In 2023, the clock marked 90 seconds to midnight, the shortest time ever recorded in history.

Why was the Doomsday Clock created?

The Bulletin of Atomic Scientists was a group of atomic scientists who worked on the Manhattan Project, the code name for the development of the atomic bomb during World War II.

Originally, the clock was intended to measure nuclear threats, but in 2007 the Bulletin decided to include climate change in its calculations.

Over the past three-quarters of a century, the time on the clock has changed depending on how close scientists believe the human race is to total destruction. Some years the weather changes and others it doesn’t.

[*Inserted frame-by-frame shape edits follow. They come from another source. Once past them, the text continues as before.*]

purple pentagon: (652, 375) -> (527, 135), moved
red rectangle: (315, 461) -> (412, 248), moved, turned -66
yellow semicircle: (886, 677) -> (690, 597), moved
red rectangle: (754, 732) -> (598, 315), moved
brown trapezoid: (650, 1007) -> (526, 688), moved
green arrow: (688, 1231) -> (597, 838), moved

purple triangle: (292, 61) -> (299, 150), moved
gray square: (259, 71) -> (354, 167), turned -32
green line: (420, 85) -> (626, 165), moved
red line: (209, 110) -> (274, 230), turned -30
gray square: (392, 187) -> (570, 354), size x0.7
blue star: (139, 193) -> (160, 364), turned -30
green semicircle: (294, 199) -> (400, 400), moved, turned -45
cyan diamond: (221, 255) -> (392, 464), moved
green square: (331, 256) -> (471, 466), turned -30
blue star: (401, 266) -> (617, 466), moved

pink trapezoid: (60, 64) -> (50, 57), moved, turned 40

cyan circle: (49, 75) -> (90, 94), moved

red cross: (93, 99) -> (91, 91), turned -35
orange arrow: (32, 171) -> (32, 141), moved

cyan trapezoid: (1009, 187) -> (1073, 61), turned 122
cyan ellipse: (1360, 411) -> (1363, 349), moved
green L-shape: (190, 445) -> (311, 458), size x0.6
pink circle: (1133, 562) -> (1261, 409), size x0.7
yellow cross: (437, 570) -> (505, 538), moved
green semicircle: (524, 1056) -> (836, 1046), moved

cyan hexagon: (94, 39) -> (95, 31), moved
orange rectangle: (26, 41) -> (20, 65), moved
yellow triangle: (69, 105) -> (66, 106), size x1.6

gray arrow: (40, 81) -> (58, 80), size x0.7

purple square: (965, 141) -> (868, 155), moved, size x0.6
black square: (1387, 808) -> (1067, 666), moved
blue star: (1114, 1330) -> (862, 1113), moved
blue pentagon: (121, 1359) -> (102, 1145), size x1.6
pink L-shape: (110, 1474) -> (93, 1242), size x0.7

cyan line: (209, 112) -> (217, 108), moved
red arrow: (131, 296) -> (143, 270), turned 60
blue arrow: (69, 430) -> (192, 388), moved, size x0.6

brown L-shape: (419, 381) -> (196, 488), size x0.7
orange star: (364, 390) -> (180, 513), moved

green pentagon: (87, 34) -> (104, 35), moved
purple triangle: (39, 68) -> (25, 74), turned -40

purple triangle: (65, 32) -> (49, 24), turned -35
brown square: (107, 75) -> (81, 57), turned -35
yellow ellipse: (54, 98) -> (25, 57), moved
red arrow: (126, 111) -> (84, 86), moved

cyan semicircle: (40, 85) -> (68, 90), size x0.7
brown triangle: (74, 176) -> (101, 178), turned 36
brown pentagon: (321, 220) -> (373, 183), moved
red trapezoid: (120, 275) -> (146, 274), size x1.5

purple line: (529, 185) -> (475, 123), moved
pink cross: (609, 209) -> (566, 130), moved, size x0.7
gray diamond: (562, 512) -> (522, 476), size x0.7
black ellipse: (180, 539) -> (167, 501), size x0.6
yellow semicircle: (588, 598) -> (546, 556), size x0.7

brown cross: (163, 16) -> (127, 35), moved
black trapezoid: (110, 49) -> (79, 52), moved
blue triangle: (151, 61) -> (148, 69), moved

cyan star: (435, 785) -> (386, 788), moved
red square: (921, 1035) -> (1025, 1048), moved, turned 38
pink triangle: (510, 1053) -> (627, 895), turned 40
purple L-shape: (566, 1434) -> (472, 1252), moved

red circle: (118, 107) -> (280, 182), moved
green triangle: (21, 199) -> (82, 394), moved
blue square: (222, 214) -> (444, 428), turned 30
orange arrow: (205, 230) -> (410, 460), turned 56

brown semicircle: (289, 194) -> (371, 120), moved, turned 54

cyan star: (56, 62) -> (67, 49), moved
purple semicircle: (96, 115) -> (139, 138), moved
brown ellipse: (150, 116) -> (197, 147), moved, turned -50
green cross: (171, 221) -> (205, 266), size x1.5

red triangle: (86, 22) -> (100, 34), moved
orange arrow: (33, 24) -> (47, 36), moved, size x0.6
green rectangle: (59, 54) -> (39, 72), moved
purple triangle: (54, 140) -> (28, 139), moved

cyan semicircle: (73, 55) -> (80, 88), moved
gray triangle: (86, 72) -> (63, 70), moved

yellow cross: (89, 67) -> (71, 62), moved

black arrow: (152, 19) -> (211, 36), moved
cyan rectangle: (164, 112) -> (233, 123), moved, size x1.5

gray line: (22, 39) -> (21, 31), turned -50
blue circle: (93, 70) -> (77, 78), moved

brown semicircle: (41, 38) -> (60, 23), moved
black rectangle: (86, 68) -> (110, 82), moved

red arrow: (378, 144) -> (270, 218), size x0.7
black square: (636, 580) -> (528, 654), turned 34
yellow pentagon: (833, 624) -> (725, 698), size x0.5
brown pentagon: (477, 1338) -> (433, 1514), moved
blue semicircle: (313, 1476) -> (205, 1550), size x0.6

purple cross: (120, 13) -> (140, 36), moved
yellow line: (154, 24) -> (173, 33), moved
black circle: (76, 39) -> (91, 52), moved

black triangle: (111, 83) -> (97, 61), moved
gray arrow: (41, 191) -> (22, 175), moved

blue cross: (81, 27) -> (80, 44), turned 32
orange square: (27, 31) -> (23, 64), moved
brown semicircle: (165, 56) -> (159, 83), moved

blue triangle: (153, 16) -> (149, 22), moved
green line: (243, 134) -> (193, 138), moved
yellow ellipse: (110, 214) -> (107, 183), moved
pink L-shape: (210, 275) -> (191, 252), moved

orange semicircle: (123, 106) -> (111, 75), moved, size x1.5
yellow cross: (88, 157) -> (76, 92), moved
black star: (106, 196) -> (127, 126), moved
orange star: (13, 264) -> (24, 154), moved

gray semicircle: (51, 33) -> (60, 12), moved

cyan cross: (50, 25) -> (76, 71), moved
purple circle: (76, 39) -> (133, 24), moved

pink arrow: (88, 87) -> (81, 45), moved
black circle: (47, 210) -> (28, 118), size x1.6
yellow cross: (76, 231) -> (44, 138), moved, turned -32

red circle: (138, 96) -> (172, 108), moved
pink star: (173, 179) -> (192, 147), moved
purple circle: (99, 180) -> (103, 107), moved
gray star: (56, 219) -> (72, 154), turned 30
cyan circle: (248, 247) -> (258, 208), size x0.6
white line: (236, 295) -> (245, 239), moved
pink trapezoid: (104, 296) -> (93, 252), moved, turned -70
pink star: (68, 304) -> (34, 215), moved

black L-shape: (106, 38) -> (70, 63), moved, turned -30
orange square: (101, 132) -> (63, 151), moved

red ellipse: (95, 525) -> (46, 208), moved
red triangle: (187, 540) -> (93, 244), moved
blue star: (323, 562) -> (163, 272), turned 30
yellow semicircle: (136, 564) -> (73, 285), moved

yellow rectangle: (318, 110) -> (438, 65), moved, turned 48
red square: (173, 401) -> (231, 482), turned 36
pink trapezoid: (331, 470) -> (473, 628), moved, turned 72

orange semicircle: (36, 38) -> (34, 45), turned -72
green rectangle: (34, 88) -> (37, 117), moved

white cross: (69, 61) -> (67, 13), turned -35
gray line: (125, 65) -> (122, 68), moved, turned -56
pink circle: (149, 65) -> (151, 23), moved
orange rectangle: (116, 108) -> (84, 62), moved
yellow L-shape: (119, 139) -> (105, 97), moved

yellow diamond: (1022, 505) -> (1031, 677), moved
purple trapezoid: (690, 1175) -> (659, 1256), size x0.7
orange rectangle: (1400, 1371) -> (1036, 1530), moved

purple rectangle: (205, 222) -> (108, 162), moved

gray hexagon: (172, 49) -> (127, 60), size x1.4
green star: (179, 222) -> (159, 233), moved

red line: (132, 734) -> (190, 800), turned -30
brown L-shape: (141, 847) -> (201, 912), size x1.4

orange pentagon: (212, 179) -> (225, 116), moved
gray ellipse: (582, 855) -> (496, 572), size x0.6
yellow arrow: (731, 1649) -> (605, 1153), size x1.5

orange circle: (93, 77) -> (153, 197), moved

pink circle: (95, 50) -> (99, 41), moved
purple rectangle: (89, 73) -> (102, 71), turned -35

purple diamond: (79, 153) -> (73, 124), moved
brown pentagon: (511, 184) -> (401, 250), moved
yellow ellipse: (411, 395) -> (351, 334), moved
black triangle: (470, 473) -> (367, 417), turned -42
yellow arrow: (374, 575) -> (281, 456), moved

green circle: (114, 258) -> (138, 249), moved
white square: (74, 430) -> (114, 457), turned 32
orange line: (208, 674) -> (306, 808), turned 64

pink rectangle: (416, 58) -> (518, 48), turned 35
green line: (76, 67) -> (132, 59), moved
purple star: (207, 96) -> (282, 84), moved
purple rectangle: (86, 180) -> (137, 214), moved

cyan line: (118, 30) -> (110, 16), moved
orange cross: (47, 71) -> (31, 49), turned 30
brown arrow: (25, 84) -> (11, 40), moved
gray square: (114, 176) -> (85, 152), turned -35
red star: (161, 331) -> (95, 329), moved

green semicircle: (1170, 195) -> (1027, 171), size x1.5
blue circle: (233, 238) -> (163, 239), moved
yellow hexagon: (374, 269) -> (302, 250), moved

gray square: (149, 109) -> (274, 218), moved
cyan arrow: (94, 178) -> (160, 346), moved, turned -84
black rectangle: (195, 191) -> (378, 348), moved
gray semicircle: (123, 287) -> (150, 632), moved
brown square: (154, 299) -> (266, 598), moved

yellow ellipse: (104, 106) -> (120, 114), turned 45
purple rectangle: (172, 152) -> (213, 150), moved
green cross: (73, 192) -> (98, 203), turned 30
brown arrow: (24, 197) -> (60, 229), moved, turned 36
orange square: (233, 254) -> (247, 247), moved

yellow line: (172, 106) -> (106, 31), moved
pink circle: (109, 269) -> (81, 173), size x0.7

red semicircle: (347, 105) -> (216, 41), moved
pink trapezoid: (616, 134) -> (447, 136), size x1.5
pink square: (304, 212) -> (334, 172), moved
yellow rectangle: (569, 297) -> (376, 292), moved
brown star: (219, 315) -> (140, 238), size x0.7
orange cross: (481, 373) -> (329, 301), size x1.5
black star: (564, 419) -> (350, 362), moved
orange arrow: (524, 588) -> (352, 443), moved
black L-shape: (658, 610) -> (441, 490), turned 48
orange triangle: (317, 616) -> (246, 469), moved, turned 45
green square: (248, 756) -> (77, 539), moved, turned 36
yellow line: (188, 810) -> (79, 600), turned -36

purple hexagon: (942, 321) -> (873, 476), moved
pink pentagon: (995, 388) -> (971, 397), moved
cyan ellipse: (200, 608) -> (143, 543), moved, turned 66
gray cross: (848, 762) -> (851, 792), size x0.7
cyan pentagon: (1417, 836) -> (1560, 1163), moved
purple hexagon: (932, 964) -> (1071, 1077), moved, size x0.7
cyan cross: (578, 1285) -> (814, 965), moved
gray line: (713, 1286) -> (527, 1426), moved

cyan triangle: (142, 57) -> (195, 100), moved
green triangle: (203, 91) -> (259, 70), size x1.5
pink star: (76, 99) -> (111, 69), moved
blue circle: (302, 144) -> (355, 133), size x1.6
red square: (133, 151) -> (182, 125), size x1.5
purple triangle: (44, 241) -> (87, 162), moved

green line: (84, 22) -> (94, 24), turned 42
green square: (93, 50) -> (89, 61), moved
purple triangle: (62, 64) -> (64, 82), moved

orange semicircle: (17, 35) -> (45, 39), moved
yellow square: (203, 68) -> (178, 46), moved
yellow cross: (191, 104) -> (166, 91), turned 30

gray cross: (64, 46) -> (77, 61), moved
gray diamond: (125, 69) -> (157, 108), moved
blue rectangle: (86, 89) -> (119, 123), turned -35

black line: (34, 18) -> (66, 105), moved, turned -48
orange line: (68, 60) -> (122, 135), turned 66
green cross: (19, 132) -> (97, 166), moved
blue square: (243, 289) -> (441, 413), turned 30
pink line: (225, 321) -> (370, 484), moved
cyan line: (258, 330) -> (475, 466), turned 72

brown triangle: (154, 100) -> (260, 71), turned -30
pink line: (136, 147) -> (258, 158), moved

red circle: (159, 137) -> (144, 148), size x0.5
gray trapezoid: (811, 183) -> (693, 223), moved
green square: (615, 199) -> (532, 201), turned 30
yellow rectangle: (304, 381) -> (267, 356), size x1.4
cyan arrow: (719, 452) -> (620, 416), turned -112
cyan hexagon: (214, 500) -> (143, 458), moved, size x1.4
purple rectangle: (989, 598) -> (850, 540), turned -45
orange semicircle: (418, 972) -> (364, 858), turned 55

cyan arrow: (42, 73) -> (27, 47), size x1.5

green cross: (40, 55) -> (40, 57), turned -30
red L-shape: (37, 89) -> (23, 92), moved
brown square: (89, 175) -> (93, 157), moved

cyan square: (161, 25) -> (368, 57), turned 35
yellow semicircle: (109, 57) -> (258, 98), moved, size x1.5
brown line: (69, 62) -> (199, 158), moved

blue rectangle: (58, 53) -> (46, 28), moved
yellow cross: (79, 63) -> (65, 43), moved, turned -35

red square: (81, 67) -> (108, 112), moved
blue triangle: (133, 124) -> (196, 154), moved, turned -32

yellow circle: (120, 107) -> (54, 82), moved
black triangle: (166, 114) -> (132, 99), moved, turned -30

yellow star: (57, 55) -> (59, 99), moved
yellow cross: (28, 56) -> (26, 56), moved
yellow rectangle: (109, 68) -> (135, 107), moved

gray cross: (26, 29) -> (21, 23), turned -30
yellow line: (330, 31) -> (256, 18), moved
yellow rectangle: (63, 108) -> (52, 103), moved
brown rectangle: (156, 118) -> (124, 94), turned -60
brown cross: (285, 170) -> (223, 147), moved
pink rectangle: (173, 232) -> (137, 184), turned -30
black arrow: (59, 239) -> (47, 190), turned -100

The Doomsday Clock is set each year by experts from the Bulletin’s Science and Security Board in consultation with its Board of Sponsors, which includes 11 Nobel Prize winners.

While the clock was an effective wake-up call to remind people of the cascading crises facing the planet, some questioned the usefulness of the 75-year-old clock.

Lawrence Krauss, a former member of the Bulletin’s Board of Sponsors, said that although time has passed since the clock began ticking, it has been difficult to take the results seriously as the past few decades have come dangerously close to the end of civilization.

What happens if the clock hits midnight?

The clock never struck midnight, and Rachel Bronson, president and CEO of the Bulletin, hopes it never does.

“When the clock strikes midnight, it means that some kind of nuclear exchange or catastrophic climate change has occurred that has wiped out humanity,” he says. “So we don’t want to get there and we won’t know when we will.”